Segment Open

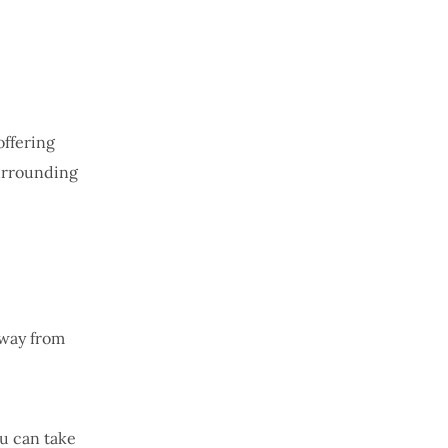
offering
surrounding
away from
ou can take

Segment Closed
Segment Open

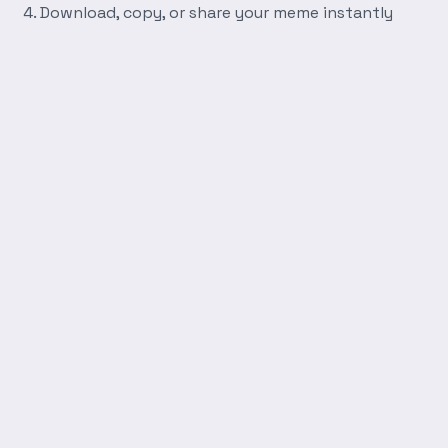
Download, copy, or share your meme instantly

Segment Closed
Segment Open

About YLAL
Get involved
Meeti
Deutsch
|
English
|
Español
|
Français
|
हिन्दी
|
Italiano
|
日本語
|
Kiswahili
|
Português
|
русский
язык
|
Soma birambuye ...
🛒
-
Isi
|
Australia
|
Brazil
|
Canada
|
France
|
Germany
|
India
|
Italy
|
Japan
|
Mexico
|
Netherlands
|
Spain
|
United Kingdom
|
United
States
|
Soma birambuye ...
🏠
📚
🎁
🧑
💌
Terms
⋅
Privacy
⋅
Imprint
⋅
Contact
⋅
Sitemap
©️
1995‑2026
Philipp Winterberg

Segment Closed

→ **Required action**
Find where the line with "Netherlands" sits in the material above, then copy exactly from it through the line with "Philipp Winterberg". Add no other line.

→ **Answer space**
Netherlands
|
Spain
|
United Kingdom
|
United
States
|
Soma birambuye ...
🏠
📚
🎁
🧑
💌
Terms
⋅
Privacy
⋅
Imprint
⋅
Contact
⋅
Sitemap
©️
1995‑2026
Philipp Winterberg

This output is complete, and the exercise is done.